Re: Free Will (was Re: virus: Re: Rationality)

David McFadzean (morpheus@lucifer.com)
Fri, 14 Mar 1997 01:13:31 -0700


> From: Dave Pape <davepape@dial.pipex.com>
> Date: Tuesday, March 11, 1997 5:04 PM
>
> >You mentioned genes, rabbits, foxes, flowers, butterflies and brains. Why
> >are you differentiating these systems from the environment (just by naming
> >them) if you think it is sacrilege to do so?
>
> Because I'm bound to, being an organism that exhibits language. I think the
> reason we treat objects as (misleadingly) distinct from their context is
> because this strategy has been evolutionarily selected, as it's useful to
> organisms. It gets you by, without spending an infinite amount of effort
> thinking about, eg, how The Whole Universe will react when The Part Of The
> Whole Universe Formerly Known As You tries to hit The Part Of The Whole
> Universe Formerly Known As This Leopard with The Part Of The Whole Universe
> Formerly Known As This Stick.

I'd not only agree with that assessment, but go on to say that it
is probably the only possible way for finite creatures to model
their environment. In this case evolution didn't have much of a
choice.

> Sacrilege may have been a bit of a heavy word; I'm saying that to consider a
> rock or a genetic species or a mind in isolation from its environment is an
> evolutionarily useful, but misleading, heuristic strategy. [Mops forehead-
> some hairs fall out of scalp]

How is it misleading? In mathematics is it misleading to discuss
integers even when you know they are merely distant points on a
continuum of real numbers?

> But... every scientific prediction is an /approximation/, and I think a
> factor in this is the fact that whenever you make predictions you don't take
> The Whole System (Everything) into account.

Approximations are necessary when anything else is impossible.

> >I don't think it matters where the behaviours were learned originally
> >because free will is more concerned with proximal cause than ultimate
> >cause.
>
> In that case, you're ignoring many causes, modelling only parts of systems,
> when discussing free will, so it's going to be a fairly inaccurate concept.

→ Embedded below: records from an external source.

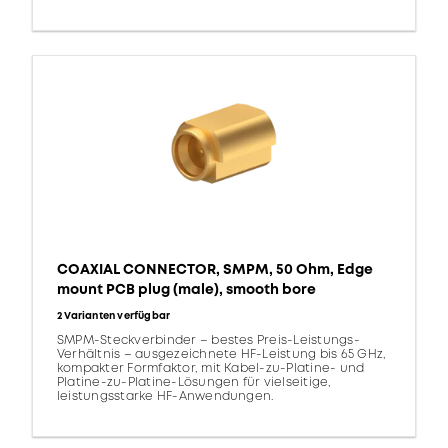
COAXIAL CONNECTOR, SMPM, 50 Ohm, Edge
mount PCB plug (male), smooth bore
2 Varianten verfügbar
SMPM-Steckverbinder – bestes Preis-Leistungs-
Verhältnis – ausgezeichnete HF-Leistung bis 65 GHz,
kompakter Formfaktor, mit Kabel-zu-Platine- und
Platine-zu-Platine-Lösungen für vielseitige,
leistungsstarke HF-Anwendungen.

The point in abstracting is to knowingly ignore causes that are
irrelevant, uninteresting, or otherwise outside the scope of the
issue at hand.

> >Really I agree, IF you define free will that way THEN there is no such thing.
> >I just question the utility of such a stance.
>
> Okay, but who ever said that the way things ultimately turn out to work MUST
> have utility for people? When it comes to world-views, I'm less interested
> in human utility than explanatory power. Plus, maybe we just haven't yet
> worked out the utility of a post-freewill philosophy.

What if explanatory power is useful? I think it is.

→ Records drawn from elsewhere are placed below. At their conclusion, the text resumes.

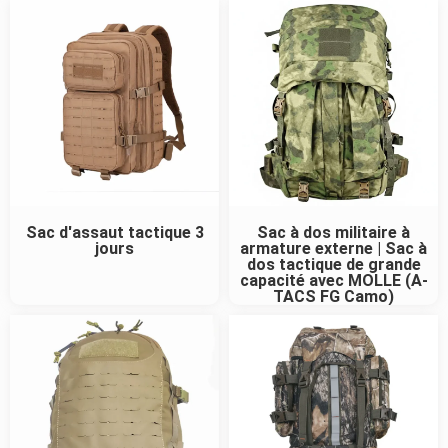
Sac d'assaut tactique 3
Sac à dos militaire à
jours
armature externe | Sac à
dos tactique de grande
capacité avec MOLLE (A-
TACS FG Camo)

> >Why hold anyone responsible for
> >their actions if they can blame it all on their particles?
>
> Well, if someone does something criminal and pisses you off, you COULD say
> that their actions are dictated by the nature of the deterministic universe,
> but that they've pissed you off, and that you think that punishing criminals
> helps most people have an easier life than if criminality isn't punished,
> and who knows, punishment may even help extinguish individuals' criminal
> behaviour, so you're still going to punish them. IE you understand that no
> free will was involved in the apparent choice to do crime, but you're going
> to try strategies to stop it recurring anyway. If I get burgled, I'll still
> want the burglar punished.

Point taken.

> When you say that I have more complexity and "ipso facto" more endogenous
> control of behaviour... does this mean that a complicated rock has,
> comparatively speaking, more endogenous control- hence free will- than a
> simple rock? Because it's more complex to model? This isn't just me being
> shitty, I'm actually not quite sure what you mean by "ipso facto", but if
> you answer "yes", I'll say that your version of free will sounds alien to
> the one that I'm arguing against.

I'm talking about causal complexity as in many interacting and mutually
influencing components. If the more complicated rock was hollow except
for a mass suspended on springs connected to the outside, then it would
have more free will than a normal rock by my definition. It would certainly
appear to from our perspective, moving around seemingly on its own accord
after a normal rock would have come to a rest. That's because at least
some of the special rock's behaviour is caused by the energy stored in
its internal springs as opposed to outside forces.

> The rewiring tends to produce successively more and more concerted, complex,
> temporally ordered, behavioural output in response to environmental input.
> I'm still convinced that everything you do is your body's deterministic
> reaction to its perceptual inputs, which are processed deterministically by
> your continually rewiring nervous system.

Again I agree. But I also think we have (some) free will for precisely
the same reason.

--
David McFadzean                 david@lucifer.com
Memetic Engineer                http://www.lucifer.com/~david/
Church of Virus                 http://www.lucifer.com/virus/

random abba: when you're gone how can i even try to go on? when you're gone though i try how can I carry on?